More troops arrive in Ghazni as Taliban militants cower in civilians' houses

AFP and Salaam Times


Smoke rises after a Taliban attack on Ghazni city August 10. [Zakeria Hashimi/AFP]

KABUL -- Afghanistan deployed fresh reinforcements to the embattled provincial capital of Ghazni, officials said Monday (August 13), where Taliban militants are hiding in civilians' homes.

Four days after the Taliban launched an assault on the strategic city, the government insists it remains in control of key offices.

But the United Nations (UN) warned of growing humanitarian fears as residents said food and medicine were running short, while an AFP reporter said militants were going door to door and commandeering supplies including water, tea and wheelbarrows to move injured fighters.

Afghan forces have launched an offensive from four different directions against the militants still hiding in the city, the Defence Ministry said Monday in a Facebook post.


In this photo taken on August 12, 2018, security forces and allied militia members stand along a road in Ghazni. [Mohammad Anwar Danishyar / AFP]


Afghan National Army (ANA) troops assemble to clear a convoy route of insurgents in Ghazni Province, May 25. [ANA photo provided by 203rd Thunder Corps]

Ghazni residents told AFP Sunday (August 12) that the bodies of militant and soldiers continue to litter the streets.

The city's power remained cut, with food prices rising, they said.

"Everyone wanted to find a way to flee the city.

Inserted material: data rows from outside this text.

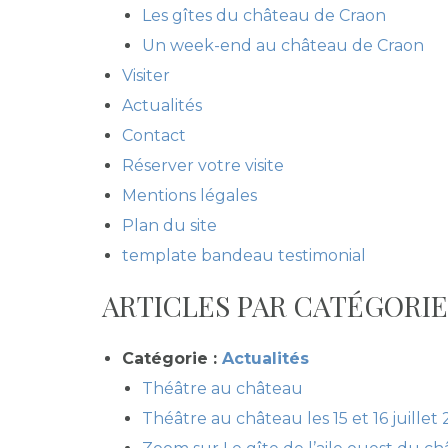
Les gîtes du château de Craon
Un week-end au château de Craon
Visiter
Actualités
Contact
Réserver votre visite
Mentions légales
Plan du site
template bandeau testimonial
ARTICLES PAR CATÉGORIE
Catégorie :
Actualités
Théâtre au château
Théâtre au château les 15 et 16 juillet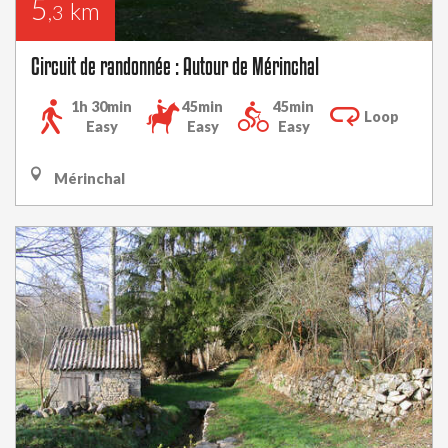
5
km
,3
Circuit de randonnée : Autour de Mérinchal
1h 30min
45min
45min
Loop
Easy
Easy
Easy
Mérinchal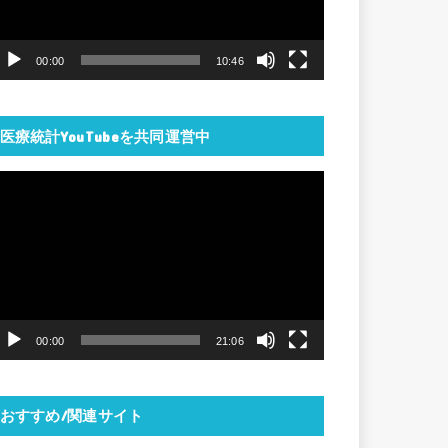
ー
ヤ
00:00
10:46
ー
医療統計YouTubeを共同運営中
動
画
プ
レ
ー
ヤ
00:00
21:06
ー
おすすめ/関連サイト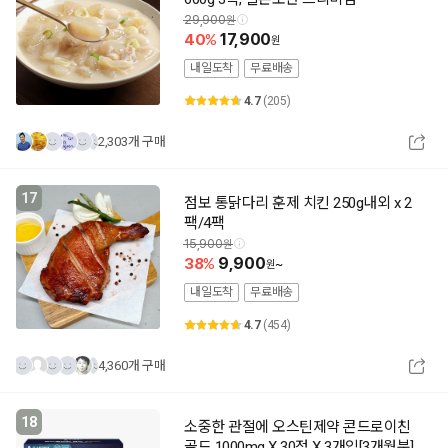
29,900
40
17,900
내일도착
무료배송
4.7
(205)
2,303개 구매
17
점보 통닭다리 훈제 치킨 250g내외 x 2
팩/4팩
15,900
38
9,900
~
내일도착
무료배송
4.7
(454)
4,360개 구매
18
소중한 관절에 오스틴제약 콘드로이친
골드 1000mg X 30정 X 3개입[3개월분]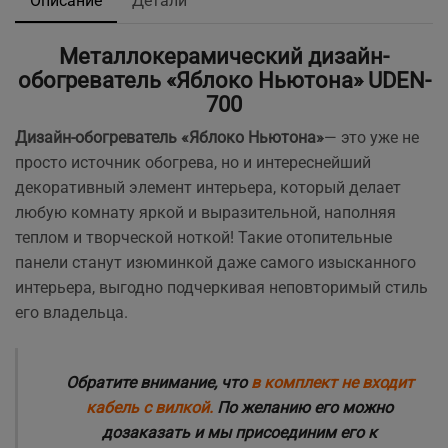
Описание
Детали
Металлокерамический дизайн-
обогреватель «Яблоко Ньютона» UDEN-
700
Дизайн-обогреватель «Яблоко Ньютона»
— это уже не
просто источник обогрева, но и интереснейший
декоративный элемент интерьера, который делает
любую комнату яркой и выразительной, наполняя
теплом и творческой ноткой! Такие отопительные
панели станут изюминкой даже самого изысканного
интерьера, выгодно подчеркивая неповторимый стиль
его владельца.
Обратите внимание, что
в комплект не входит
кабель с вилкой.
По желанию его можно
дозаказать и мы присоединим его к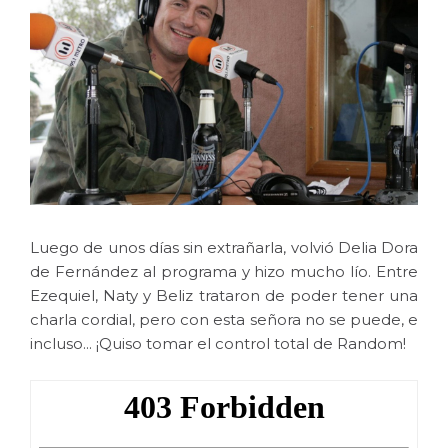
Luego de unos días sin extrañarla, volvió Delia Dora
de Fernández al programa y hizo mucho lío. Entre
Ezequiel, Naty y Beliz trataron de poder tener una
charla cordial, pero con esta señora no se puede, e
incluso... ¡Quiso tomar el control total de Random!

Most of the people are still hiding in their basements as fighting is going from street to street," said Ghazni journalist Fayeza Fayez, who arrived in Kabul Sunday after fleeing the city.

Communication networks remained mostly down, and officials have been reticent, making any information difficult to verify.

Defence Minister Tariq Shah Bahrami said that at least 100 Afghan security personnel had been killed since fighting began late Thursday (August 9), while more 194 Taliban fighters were dead and 147 wounded.

Civilians' rights

The UN called on all parties to respect the rights of civilians caught in the crossfire.

"Medication at the main hospital is reportedly becoming scarce, and people are unable to safely bring casualties for treatment," said the UN Office for the Coordination of Humanitarian Affairs.

The onslaught was the latest attempt by the Taliban to overrun an urban centre, and comes as pressure increases on the insurgents to begin peace talks with the government to end the nearly 17-year-old war.

It was also the largest tactical operation launched by the Taliban since an unprecedented truce in June brought fighting to a temporary pause, providing war-weary Afghans some welcome relief.